أنه أحدثه ملك عادل عالم، وقصد بهالتقرب إلى الله تعالى، وحضر عنده فيه العلماء والصلحاء من غير نكير منهم، وارتضاه ابن دحية، وصنف له من أجله كتابً، فهؤلاء علماء متدينون رضوه وأقروه ولم ينكروه

Yang memulai Peringatan Maulid Nabi saw. ialah penguasa adil nan alim. Tujuannya untuk taqarrub kepada Allah SWT. Hadir di sisinya para ulama dan orang-orang shalih tanpa pengingkaran dari mereka. Ibn Dahiyah meridhainya dan menyusunkan untuknya sebuah kitab. Mereka adalah ulama yang baik agamanya, meridhai dan mengakuinya tanpa mengingkarinya.

 

Imam Abu al-Khatthab Umar ibn Hasan ibn Dahiyah al-Kalbi al-Andalusi rahimahulLâh merupakan ulama Ahli Hadis yang menyusun kitab At-Tanwir.

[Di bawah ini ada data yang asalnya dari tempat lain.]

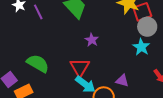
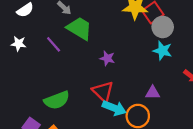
purple line: (38, 12) -> (54, 44), moved
green semicircle: (38, 63) -> (57, 100), turned 145

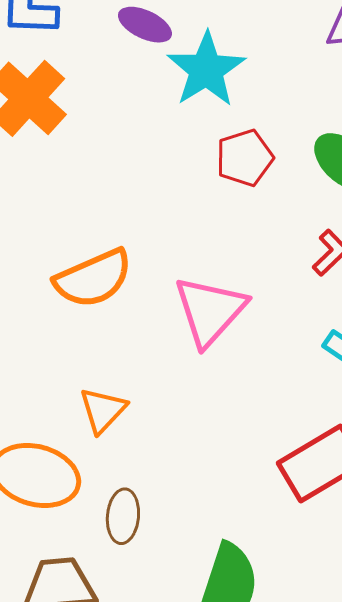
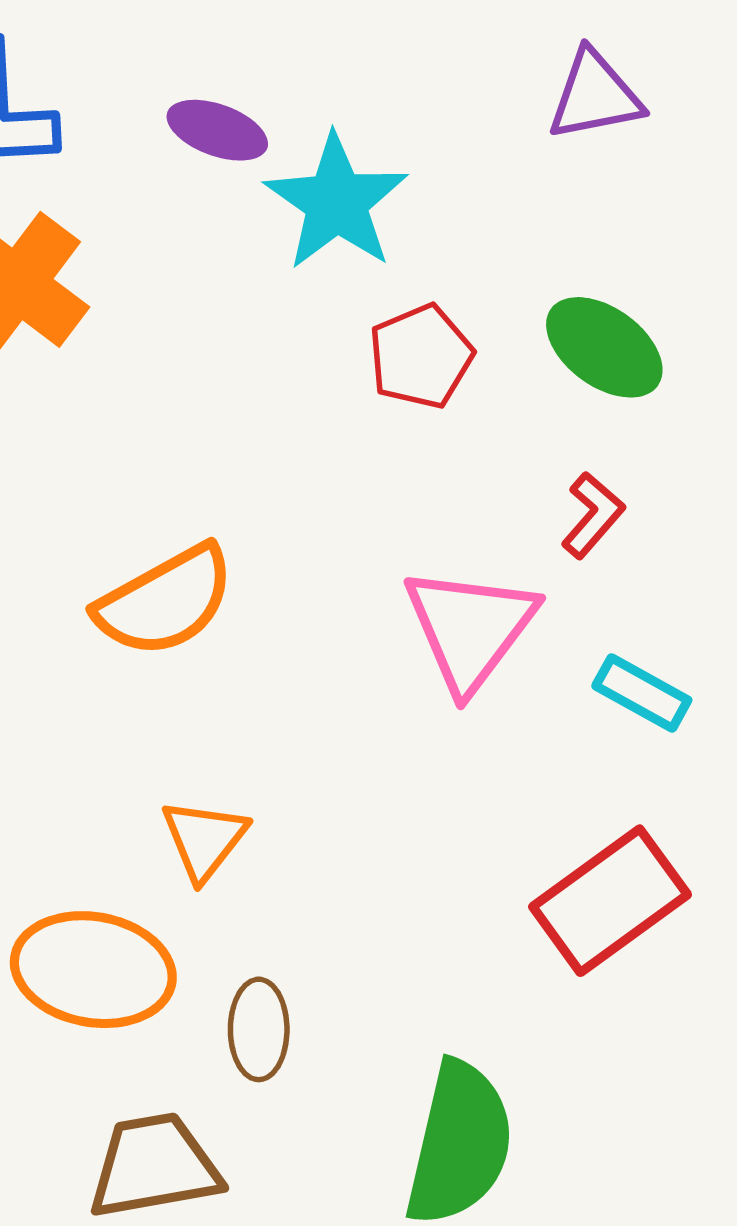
pink triangle: (210, 311) -> (470, 628), moved

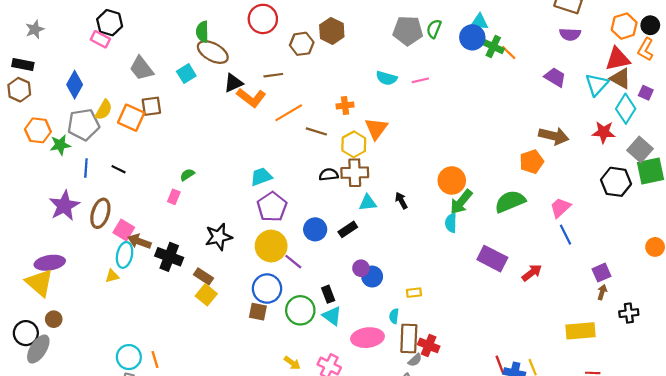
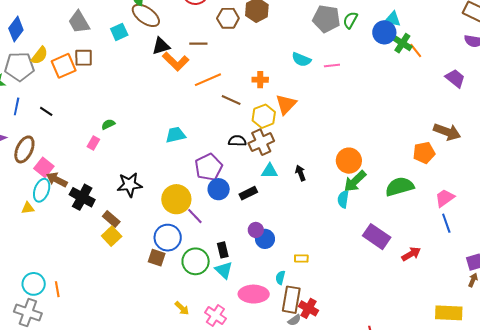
orange square: (131, 118) -> (64, 66), turned 35
brown cross: (355, 173) -> (261, 142), turned -30
purple pentagon: (272, 207) -> (209, 167), moved

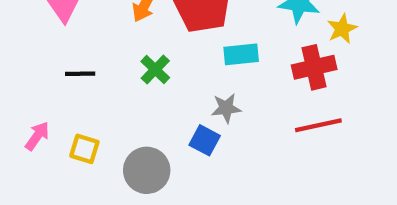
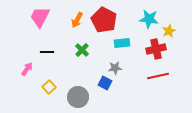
pink arrow: (37, 136) -> (27, 69), moved
yellow square: (84, 149) -> (49, 87), turned 32

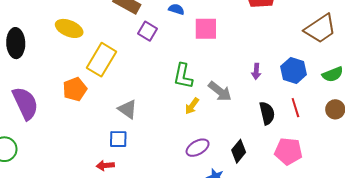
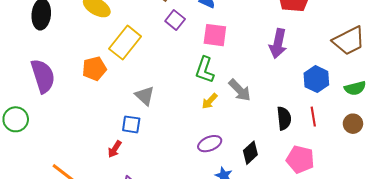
pink square: (206, 29) -> (215, 35), moved
purple arrow: (256, 71) -> (278, 44), moved, size x1.8
red arrow: (105, 165) -> (115, 149), turned -60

Kitab ini dipersembahkan kepada Sultan Muzhafaruddin Kukuburi dan beliau diberi 1000 dinar atas karyanya tersebut. Disebutkan di awal kitab:

فهذا كتاب التنوير في مولد السراج المنير البشير النذير الفته بعد أن جئت البلاد وخبرت العباد إلى أن حللت … إربل المحروسة ووافق ذلكمولد الرسول صلى الله عليه وسلم فذكرت فضائله… وفضائل السلطان مظفر الدين كوكوبري بن علي الذي شرع الطريقة وسنها

Kitab ini, At-Tanwîr fî  Mawlîd as-Sirâj al-Munîr al-Basyîr an-Nazhîr, saya susun setelah datang ke berbagai negeri dan meneliti beragam hamba hingga sampai memasuki … Irbil yang terjaga dan bertepatan dengan Maulid Rasul saw. maka saya sampaikan keutamaannya … serta keutamaan Sultan Muzhafaruddin Kukuburi ibn Ali yang menetapkan jalan ini dan membiasakannya.

 

Di antara isi kandungan kitab At-Tanwîr sebagai berikut:

  1. Nasab Nabi saw. disertai penjelasan biografi singkat nama-nama yang disebutkan.
  2. Keadaan politik dan agama bangsa Arab sebelum dan permulaan Islam.
  3. Kehidupan Nabi saw. sejak kelahiran hingga menikahi Ummul Mukminin Khadijah
  4. Perjalanan dakwah Nabi saw. di kedua periode: Makiyyah dan Madaniyyah, termasuk penjelasan hukum-hukum yang berkaitan semisal shalat, haji, hijrah dan jihad.

 

Para penulis biografi menyebutkan bahwa Peringatan Maulid Nabi saw. yang dilakukan Sultan Muzhafaruddin ialah menebar sedekah dan hadiah, terutama makanan-minuman, serta mengundang masyarakat untuk menghadiri majelis zikir dan mendengarkan nasihat di maydan (tempat terbuka), yang juga dihadiri para fuqaha, kaum sufi, ahli nasihat, pakar al-Quran dan penyair dari berbagai daerah sekitar Irbil semisal Baghdad, Maushil, Sanjar, Jazirah, Nushaibin dan negeri Ajam.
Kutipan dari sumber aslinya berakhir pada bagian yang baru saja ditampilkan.